Could God trust meWas it all about Him or me?  Was it about what He could do for me?  Was it about what I could do for Him? Again, questions that I had to face.

Was it all worth it just for a relationship with Him and nothing else?  YES.

2 Cor 7:16 I rejoice that in everything I have confidence in you.

Sunday evening the 19th of February. Reviewed what God had said and done during this period. Monday 20th of February I had a breakthrough. Totally restored, health & wholeness. I engaged God in the heavenlies once again but now I was free, untethered to the earth by my soul.

I was able to go through the dark cloud. I met God face to face. One facet of His face was too much for me to contain. It changed me forever and opened up eternity to me.

When I became untethered from the earth dual realms living became possible as spirit and soul became unified and connected in heaven and on earth.

My spirit could stay in heaven and my soul became the channel for heaven to touch earth. Expanding the kingdom as a gateway of heaven into the earth became possible by being joined to the Lord and one spirit with Him. 

March 2012. I am going to once again shake all things. I am going to turn over the money changers tables in My temple.  I am going to drive out the thieves and robbers from My temple. I am preparing the whip right now to expose the attitudes and motives of your lives.

I am going to expose in My temple, the church, those who are using it for their own purposes.  There will be many who are exposed for who and what they are. My temple will once again be known as the Father’s house; a place of habitation.

My temple will be known as a House of Prayer; where My words of truth will set My people free and that through freemen the world will be set free from the chaos, confusion and dominion of darkness it is in.  My desire is to reveal sons to the world; true sons living in the truth. True temples where rivers of My presence and power are flowing to fulfil My purposes.

I am preparing the whip now so be ready for motives that are selfish and self-centered to be revealed.  Matt 21:12-13, John 2:12-22. Know for sure that My temple will be known as a true house of prayer.

I have a great grace for this area. This place is to be a city of refuge; it is to be a harvest center and an equipping center for the supernatural resources of heaven.  I will release My glory on a humble people who are surrendered to My kingdom purposes.

The time of grace for change is here now.  I am about to open heaven and pour out My love so people will be ready when discipline is released.  Judgment will begin with My household.

This is not to condemn but to separate.  I will bring a sword and fire to call out that which is mine.  I will have a holy church walking on the highway of holiness.  I love My church to much to allow it to remain as it is. My desire is raising up the gates to release My glorious presence.

Are you willing to bow down so I can lift you up?  I require spiritual authority to be released in righteousness and justice.  I want the Joshua’s and Caleb’s to mentor My united generation to walk in their inheritance.
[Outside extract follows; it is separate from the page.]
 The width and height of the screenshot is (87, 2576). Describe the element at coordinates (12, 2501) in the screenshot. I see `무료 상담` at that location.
My desire is that none would perish but you must be willing to abandon your man-made programs and return to the simplicity of My Kingdom.  Not in wise and persuasive words but in demonstrations of My Spirit and power.  Just be “Sons” anointed ones to be transformed into the image of sonship.
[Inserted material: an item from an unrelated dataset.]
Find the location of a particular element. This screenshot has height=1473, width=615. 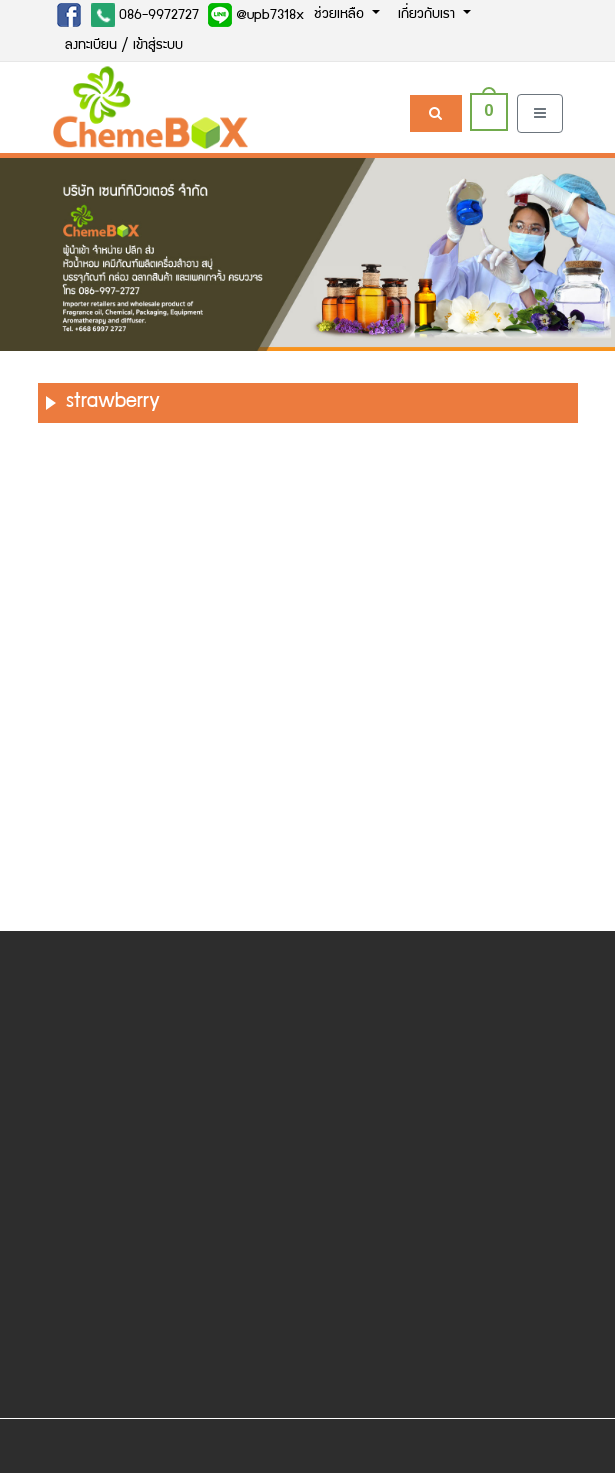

Minister and serve as Jesus served in power with a gentle and humble heart.  I am calling you to raise up a united generation that is ready and prepared to fulfil their destinies serving the purposes of God in their generation.

Can God trust us as with all that He desires to give us?  Is God more important to us than what He does for us or through us?  Are we willing to yield and surrender the rule of our soul. Only the pure in heart shall see God.

I am forerunner I break through for others to follow. Are you prepared to follow?  2012 I prophesied we have 3 years to be ready. The old order came to an end 8/8/2015. We are now in a new order in the cycles of judgment, justice, grace and mercy.

Your journey may have different milestones of experience. Your journey may have similar milestones but in a different order. All of us need to be willing to embrace and engage the dark cloud. If you are proactive maybe your process won’t be as difficult as mine!!